We reverse the trial court's summary denial, without record attachments, of Appellant's motion for post-conviction relief, filed pursuant to rule 3.850, Florida Rules of Criminal Procedure.
The first ground raised a double jeopardy argument. Appellant contended he was erroneously convicted and sentenced for both robbery with a firearm and aggravated assault relating to the use of the same firearm, both acts arising from a single crime. In denying this ground, the trial court made reference to the charging document and explained that there were two different victims for the two different offenses; however, the trial court did not attach a copy of the charging document to the order of denial. When the denial of a rule 3.850 motion is not based on the legal insufficiency of the motion, the trial court must attach the portions of the files and records showing conclusively that the movant is not entitled to relief. See Fla. R.Crim. P. 3.850(d); Debose v. State, 580 So. 2d 638 (Fla. 5th DCA 1991).

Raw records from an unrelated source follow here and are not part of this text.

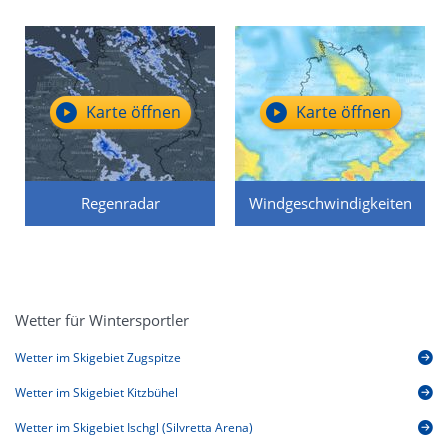
Karte öffnen
Karte öffnen
Regenradar
Windgeschwindigkeiten
Wetter für Wintersportler
Wetter im Skigebiet Zugspitze
Wetter im Skigebiet Kitzbühel
Wetter im Skigebiet Ischgl (Silvretta Arena)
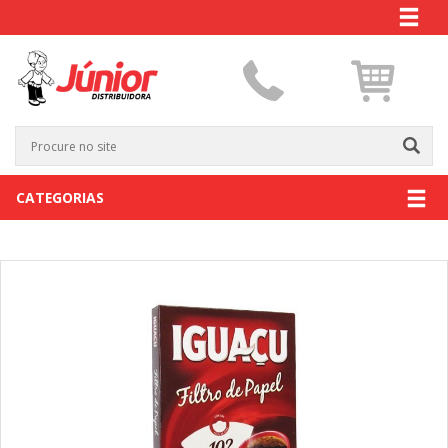
CATEGORIAS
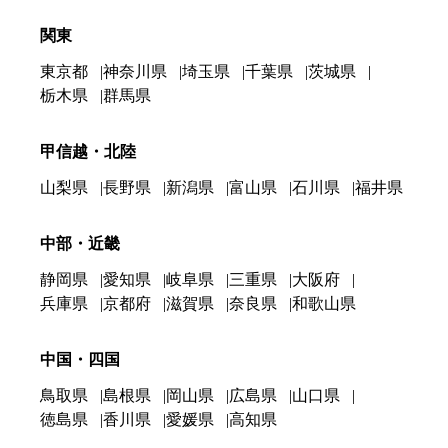
関東
東京都
神奈川県
埼玉県
千葉県
茨城県
栃木県
群馬県
甲信越・北陸
山梨県
長野県
新潟県
富山県
石川県
福井県
中部・近畿
静岡県
愛知県
岐阜県
三重県
大阪府
兵庫県
京都府
滋賀県
奈良県
和歌山県
中国・四国
鳥取県
島根県
岡山県
広島県
山口県
徳島県
香川県
愛媛県
高知県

In his second ground, Appellant contended he was illegally sentenced pursuant to the 1995 sentencing guidelines for an offense committed on May 23, 1997. See Heggs v. State, 759 So. 2d 620 (Fla. 2000), (holding that chapter 95-184, enacting the 1995 sentencing guidelines, violated the single subject rule contained in article III, section 6 of the Florida Constitution). The trial court denied the motion based on Salters v. State, 731 So. 2d 826 (Fla. 4th DCA 1999) (determining who has standing to challenge a violent career criminal sentence, enacted by chapter 95-182, Laws of Florida, on the basis of violation of the single subject requirement), quashed, 758 So. 2d 667 (Fla.2000), which this court applied to challenges under Heggs in Bortel v. State, 743 So. 2d 595 (Fla. 4th DCA 1999), abrogated by Trapp v. State, 760 So. 2d 924 (Fla.2000). In view of the supreme court's decision in Trapp (holding that those persons with standing to challenge their sentences under Heggs were those whose offenses were committed on or after October 1, 1996, and before May 24, 1997), a copy of which the state has supplied as supplemental authority, it appears that Appellant falls within the class of those persons with standing to raise the challenge. Whether, as the state contends, Appellant is precluded from relief under Heggs because the sentence Appellant received pursuant to his negotiated plea is within the 1994 sentencing guidelines, or whether Appellant's plea was involuntarily induced by reference to the illegal guidelines, is an issue for the trial court to determine in the first instance.
Accordingly, the order denying Appellant's motion is reversed and remanded either for an evidentiary hearing or the attachment of portions of the record that conclusively show that the Appellant is entitled to no relief.
WARNER, C.J., GUNTHER and TAYLOR, JJ., concur.